**ASSIGNMENT**
Please show every line from the entries that carries the word "Bluetooth".

# # #

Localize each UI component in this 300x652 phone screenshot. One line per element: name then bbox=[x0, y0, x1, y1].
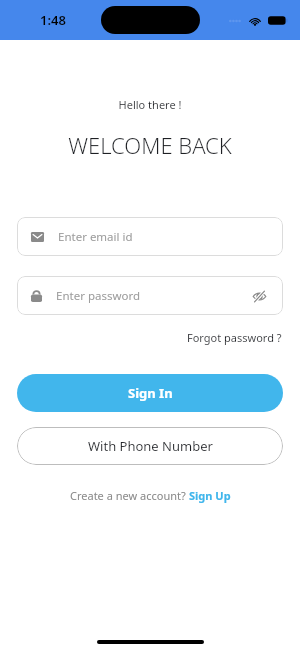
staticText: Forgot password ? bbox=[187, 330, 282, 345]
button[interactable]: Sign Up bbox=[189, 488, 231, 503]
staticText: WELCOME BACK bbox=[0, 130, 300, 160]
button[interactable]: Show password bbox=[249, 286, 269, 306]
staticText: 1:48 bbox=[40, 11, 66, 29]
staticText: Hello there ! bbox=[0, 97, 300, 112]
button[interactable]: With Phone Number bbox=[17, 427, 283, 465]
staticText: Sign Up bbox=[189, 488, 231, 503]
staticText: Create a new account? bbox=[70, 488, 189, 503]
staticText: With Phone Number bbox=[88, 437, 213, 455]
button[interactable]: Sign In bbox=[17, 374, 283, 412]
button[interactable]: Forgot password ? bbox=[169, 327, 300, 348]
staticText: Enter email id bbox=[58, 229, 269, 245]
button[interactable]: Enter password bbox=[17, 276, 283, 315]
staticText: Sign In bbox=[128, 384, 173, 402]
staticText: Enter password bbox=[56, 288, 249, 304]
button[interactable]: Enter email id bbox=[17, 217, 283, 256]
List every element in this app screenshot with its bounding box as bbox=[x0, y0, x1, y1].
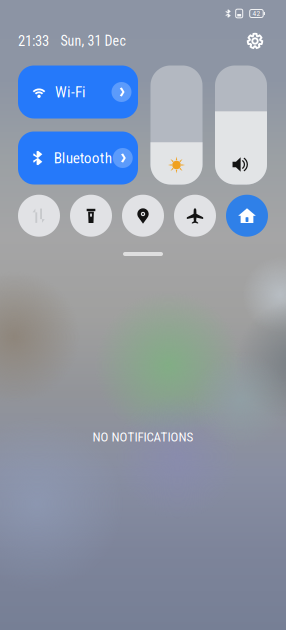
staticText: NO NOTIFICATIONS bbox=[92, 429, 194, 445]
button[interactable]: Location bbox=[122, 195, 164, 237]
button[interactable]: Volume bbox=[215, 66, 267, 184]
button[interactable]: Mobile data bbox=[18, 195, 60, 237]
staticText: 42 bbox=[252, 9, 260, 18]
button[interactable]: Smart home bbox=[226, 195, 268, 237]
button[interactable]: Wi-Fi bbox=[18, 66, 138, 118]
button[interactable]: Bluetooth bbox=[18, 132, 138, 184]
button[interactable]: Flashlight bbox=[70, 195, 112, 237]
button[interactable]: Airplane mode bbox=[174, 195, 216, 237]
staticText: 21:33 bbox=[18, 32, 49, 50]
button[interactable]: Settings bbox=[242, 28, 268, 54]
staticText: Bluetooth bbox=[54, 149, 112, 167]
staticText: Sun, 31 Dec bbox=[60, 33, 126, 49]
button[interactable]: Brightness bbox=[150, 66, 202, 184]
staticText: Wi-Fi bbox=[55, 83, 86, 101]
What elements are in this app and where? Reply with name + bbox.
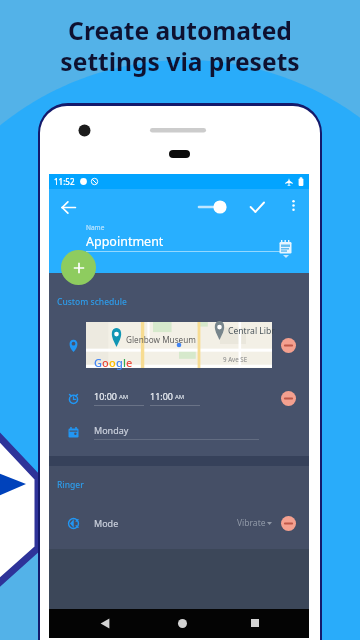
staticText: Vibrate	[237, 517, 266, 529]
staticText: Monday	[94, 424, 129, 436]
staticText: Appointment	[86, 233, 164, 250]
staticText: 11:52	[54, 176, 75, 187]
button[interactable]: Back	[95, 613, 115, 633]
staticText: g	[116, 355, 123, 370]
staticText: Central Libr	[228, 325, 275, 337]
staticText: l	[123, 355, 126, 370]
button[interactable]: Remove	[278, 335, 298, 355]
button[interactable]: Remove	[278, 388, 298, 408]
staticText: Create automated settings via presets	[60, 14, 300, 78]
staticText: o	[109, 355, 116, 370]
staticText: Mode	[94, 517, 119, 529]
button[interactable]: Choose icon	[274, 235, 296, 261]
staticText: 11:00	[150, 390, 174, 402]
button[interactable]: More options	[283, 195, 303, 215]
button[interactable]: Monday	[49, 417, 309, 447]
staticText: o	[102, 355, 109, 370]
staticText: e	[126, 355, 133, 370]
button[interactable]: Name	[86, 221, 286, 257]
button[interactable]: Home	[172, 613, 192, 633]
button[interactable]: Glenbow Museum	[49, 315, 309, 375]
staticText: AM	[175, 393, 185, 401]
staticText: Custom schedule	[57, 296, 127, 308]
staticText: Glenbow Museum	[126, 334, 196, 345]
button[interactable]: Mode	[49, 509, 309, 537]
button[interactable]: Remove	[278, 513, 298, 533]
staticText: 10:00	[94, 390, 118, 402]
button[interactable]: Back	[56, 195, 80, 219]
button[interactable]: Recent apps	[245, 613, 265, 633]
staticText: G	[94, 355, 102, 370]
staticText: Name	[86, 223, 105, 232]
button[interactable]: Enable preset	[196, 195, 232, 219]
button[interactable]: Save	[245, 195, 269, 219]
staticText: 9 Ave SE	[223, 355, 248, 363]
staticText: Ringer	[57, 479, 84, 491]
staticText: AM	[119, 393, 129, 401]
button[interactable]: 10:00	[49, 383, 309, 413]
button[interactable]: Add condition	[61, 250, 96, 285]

# # #

**WRITTEN RESPONSE**
button[interactable]: Bluetooth bbox=[18, 132, 138, 184]
staticText: Bluetooth bbox=[54, 149, 112, 167]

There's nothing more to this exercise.